Anderson suggested, however, that robustness – typically a problem for nanoflow systems – could prove an obstacle to clinical implementation. "I think the real engineering issue to getting something like [the MEA] system into a clinical environment centers around the robustness question and how much that can be improved compared to the existing nanoflow systems," he said.
Wang and Newomics are currently collaborating with a hardware company – which he declined to name – to improve the robustness of the device, he said. "What we have published [in the Analytical Chemistry paper] is more or less a prototype."
One major goal of this collaboration is to automate control of the chip's fluidics, Wang said, since each of the 24 columns' fluidics are currently controlled manually. Once that is achieved, the researchers hope to work with mass spec vendors on modifications that would enable the instruments to fully take advantage of the 24-column, 10-nozzle chip's predicted sensitivity and throughput gains, he said.
In a proof-of-concept experiment, Wang and his co-authors used their MEA prototype to analyze hemoglobin in human blood samples, detecting the heme group, as well as several multiply charged species of Hb α and β subunits.

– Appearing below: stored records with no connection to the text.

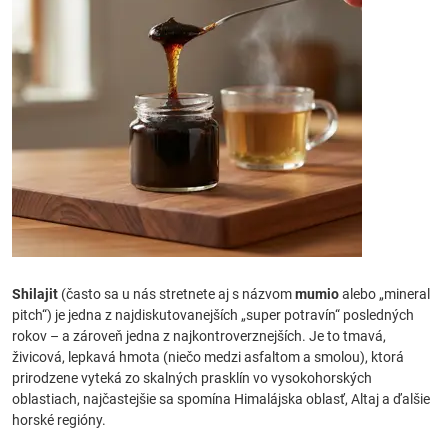
Shilajit
(často sa u nás stretnete aj s názvom
mumio
alebo „mineral
pitch“) je jedna z najdiskutovanejších „super potravín“ posledných
rokov – a zároveň jedna z najkontroverznejších. Je to tmavá,
živicová, lepkavá hmota (niečo medzi asfaltom a smolou), ktorá
prirodzene vyteká zo skalných prasklín vo vysokohorských
oblastiach, najčastejšie sa spomína Himalájska oblasť, Altaj a ďalšie
horské regióny.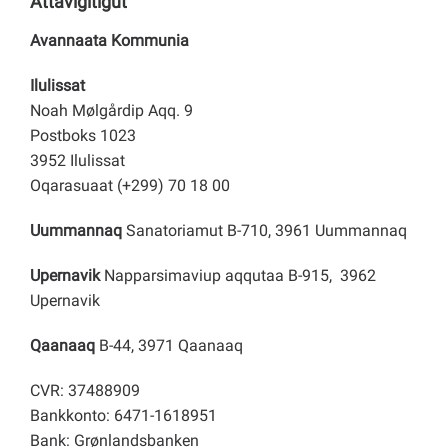
Attavigitigut
Avannaata Kommunia
Ilulissat
Noah Mølgårdip Aqq. 9
Postboks 1023
3952 Ilulissat
Oqarasuaat (+299) 70 18 00
Uummannaq
Sanatoriamut B-710, 3961 Uummannaq
Upernavik
Napparsimaviup aqqutaa B-915, 3962
Upernavik
Qaanaaq
B-44, 3971 Qaanaaq
CVR: 37488909
Bankkonto: 6471-1618951
Bank: Grønlandsbanken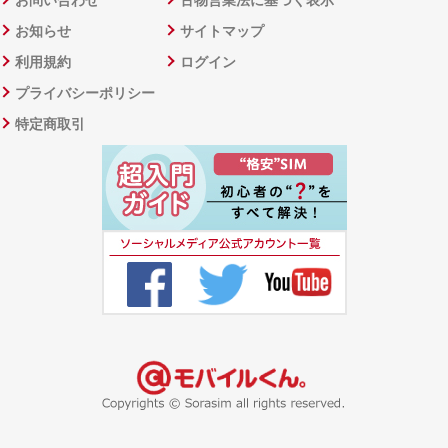
お問い合わせ
古物営業法に基づく表示
お知らせ
サイトマップ
利用規約
ログイン
プライバシーポリシー
特定商取引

One immediate clinical application of the MEA chips, they wrote, may be "low-cost and high-throughput detection of Hb variants using a pinprick of blood in newborn screening."
Currently, Newomics consists of Wang and his LBNL colleague and co-author Pan Mao. The pair launched the company in hopes that a startup might prove a quicker route to market for the technology than a licensing deal with an established firm, Wang said.
"I feel like it might be faster to get this into the commercial or clinical space," he said, noting that he was told that "licensed technology typically takes a longer time to be developed by the big companies than by a start-up… if it's developed at all."
The firm is considering various ways to raise funding, Wang said, adding that at the moment they aim to support their work primarily through federal sources like Small Business Innovation Research awards. The company is currently working under a $250,000 SBIR Phase I grant from the National Institutes of Health that it received in September.